● Exercise goal:
Your response should contain every line from the data below that holds the string "personal".

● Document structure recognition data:

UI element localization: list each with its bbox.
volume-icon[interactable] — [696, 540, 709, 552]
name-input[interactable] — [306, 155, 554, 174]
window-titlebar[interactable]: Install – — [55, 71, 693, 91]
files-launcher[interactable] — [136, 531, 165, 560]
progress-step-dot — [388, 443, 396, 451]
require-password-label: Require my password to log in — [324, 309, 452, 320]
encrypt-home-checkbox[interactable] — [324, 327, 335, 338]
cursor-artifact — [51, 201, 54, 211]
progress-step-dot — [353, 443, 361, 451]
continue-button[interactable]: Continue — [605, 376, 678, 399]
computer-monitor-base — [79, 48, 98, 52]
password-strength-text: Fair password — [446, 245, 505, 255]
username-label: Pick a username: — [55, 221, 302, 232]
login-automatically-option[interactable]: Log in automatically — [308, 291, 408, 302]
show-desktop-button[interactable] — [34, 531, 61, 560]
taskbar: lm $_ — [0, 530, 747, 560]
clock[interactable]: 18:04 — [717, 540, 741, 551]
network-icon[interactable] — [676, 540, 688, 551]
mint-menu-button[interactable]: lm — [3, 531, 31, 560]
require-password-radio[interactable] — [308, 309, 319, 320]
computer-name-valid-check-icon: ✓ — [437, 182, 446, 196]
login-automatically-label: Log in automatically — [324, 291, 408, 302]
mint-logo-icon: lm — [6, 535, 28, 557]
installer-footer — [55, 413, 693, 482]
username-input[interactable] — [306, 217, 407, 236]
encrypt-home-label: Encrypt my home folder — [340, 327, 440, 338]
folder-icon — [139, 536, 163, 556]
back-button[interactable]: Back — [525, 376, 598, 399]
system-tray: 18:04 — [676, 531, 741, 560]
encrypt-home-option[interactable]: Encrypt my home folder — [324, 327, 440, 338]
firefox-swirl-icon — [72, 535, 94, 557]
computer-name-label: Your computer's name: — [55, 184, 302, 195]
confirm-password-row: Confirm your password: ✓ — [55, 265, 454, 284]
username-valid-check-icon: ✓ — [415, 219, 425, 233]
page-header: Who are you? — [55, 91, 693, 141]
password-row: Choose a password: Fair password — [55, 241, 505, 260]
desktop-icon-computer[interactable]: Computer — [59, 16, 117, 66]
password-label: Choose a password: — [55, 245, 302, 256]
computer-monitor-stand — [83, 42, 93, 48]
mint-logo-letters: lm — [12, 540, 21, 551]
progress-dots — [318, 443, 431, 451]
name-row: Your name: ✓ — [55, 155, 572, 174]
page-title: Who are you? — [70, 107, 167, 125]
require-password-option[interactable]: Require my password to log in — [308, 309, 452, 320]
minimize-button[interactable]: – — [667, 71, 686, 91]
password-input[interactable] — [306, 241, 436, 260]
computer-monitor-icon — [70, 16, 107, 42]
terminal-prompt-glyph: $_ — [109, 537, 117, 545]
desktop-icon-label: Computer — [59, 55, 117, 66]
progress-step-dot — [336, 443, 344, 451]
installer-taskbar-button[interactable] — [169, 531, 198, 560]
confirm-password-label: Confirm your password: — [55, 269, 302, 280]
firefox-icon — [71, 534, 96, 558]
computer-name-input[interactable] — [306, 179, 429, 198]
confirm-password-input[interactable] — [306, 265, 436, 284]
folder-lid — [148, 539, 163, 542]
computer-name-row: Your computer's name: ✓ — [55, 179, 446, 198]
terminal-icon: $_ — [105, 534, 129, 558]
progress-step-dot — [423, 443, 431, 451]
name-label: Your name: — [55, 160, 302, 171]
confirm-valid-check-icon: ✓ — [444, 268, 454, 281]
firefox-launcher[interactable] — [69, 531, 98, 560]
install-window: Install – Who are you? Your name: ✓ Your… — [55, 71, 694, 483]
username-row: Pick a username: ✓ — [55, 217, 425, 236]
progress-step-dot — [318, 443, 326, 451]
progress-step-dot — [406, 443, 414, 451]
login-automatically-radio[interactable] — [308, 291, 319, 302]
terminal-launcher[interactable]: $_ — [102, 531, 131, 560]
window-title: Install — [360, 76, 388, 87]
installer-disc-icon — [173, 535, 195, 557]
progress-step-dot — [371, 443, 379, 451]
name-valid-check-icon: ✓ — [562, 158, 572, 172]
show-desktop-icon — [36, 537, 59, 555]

* * *

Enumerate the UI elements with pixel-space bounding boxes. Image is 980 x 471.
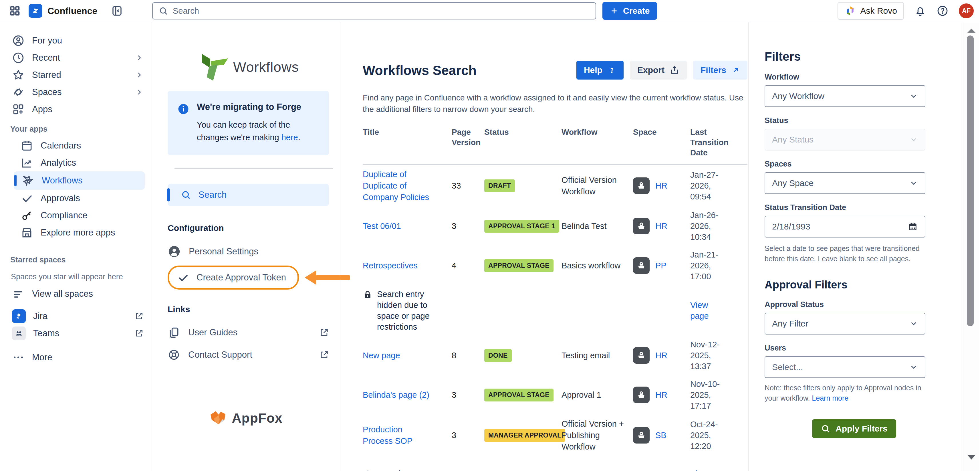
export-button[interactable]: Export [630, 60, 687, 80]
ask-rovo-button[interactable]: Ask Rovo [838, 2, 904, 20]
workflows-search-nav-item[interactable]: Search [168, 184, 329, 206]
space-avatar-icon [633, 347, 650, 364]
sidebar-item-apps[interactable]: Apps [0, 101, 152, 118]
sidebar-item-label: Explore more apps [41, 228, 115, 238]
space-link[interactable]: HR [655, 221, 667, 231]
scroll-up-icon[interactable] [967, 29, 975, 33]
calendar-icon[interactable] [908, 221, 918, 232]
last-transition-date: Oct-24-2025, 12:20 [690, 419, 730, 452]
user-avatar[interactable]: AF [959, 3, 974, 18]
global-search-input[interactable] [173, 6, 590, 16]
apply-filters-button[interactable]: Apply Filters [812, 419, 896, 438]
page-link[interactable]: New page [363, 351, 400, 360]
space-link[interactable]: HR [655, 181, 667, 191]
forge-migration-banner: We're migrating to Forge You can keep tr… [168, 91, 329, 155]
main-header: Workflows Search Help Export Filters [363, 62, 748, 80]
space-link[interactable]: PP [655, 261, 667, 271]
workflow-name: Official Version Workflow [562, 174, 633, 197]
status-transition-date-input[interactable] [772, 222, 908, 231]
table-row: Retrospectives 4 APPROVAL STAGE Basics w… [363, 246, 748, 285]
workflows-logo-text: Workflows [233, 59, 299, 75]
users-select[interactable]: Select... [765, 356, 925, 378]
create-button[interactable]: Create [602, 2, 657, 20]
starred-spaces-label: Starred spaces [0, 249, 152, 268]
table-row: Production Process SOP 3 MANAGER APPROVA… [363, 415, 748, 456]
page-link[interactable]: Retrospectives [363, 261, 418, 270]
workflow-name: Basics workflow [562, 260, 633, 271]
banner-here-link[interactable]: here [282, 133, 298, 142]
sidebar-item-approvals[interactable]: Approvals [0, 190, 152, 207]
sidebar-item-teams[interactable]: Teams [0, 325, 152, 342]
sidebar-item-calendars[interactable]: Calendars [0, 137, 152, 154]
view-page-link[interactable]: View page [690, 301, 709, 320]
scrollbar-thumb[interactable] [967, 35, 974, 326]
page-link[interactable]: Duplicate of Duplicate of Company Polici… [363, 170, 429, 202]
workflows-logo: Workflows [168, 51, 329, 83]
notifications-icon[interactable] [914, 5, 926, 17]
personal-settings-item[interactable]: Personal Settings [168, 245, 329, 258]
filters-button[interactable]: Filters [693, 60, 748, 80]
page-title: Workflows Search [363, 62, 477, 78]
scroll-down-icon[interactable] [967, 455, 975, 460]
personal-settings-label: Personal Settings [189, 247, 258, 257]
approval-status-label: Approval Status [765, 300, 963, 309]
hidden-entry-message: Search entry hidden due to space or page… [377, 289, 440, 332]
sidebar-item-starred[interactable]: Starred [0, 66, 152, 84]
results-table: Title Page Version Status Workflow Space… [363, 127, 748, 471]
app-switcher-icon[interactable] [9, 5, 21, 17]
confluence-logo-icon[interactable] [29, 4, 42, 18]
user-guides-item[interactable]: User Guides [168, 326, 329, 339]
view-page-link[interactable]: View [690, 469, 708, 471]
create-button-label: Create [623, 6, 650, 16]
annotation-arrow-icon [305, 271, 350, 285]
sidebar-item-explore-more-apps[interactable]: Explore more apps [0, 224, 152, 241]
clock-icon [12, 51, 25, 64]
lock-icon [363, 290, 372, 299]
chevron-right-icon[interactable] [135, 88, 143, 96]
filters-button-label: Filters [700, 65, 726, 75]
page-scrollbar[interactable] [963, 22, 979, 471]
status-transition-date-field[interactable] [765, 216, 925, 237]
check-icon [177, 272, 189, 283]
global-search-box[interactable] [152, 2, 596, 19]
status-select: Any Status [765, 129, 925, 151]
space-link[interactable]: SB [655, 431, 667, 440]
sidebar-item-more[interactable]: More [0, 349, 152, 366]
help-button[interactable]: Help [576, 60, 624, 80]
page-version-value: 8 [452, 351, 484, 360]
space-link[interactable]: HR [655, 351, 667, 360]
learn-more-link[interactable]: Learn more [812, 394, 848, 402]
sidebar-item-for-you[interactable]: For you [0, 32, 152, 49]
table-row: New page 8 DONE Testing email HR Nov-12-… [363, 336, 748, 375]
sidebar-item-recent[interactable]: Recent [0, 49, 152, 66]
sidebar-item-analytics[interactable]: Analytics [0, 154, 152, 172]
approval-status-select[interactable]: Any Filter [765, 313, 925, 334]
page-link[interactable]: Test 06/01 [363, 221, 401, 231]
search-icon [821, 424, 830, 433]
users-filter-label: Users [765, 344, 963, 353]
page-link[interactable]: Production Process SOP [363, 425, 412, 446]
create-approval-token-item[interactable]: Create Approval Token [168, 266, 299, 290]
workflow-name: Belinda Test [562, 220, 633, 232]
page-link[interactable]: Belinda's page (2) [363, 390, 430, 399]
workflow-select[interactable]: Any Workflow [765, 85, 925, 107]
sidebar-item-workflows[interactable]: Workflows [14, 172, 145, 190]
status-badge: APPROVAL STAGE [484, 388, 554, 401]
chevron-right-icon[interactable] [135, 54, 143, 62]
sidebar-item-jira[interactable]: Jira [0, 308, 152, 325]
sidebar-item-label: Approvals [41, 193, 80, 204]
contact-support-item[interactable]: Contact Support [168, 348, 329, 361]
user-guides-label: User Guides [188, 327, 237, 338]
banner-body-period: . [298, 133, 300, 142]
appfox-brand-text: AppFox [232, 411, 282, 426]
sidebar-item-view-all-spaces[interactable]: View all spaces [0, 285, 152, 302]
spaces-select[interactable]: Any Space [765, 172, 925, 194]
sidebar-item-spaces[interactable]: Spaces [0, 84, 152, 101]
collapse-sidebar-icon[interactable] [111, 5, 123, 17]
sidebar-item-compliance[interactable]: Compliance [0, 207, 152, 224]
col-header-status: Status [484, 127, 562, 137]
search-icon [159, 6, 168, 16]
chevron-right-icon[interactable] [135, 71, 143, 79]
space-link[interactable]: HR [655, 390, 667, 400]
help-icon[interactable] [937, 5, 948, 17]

● Solution below:
personal-settings-item[interactable]: Personal Settings [168, 245, 329, 258]
personal-settings-label: Personal Settings [189, 247, 258, 257]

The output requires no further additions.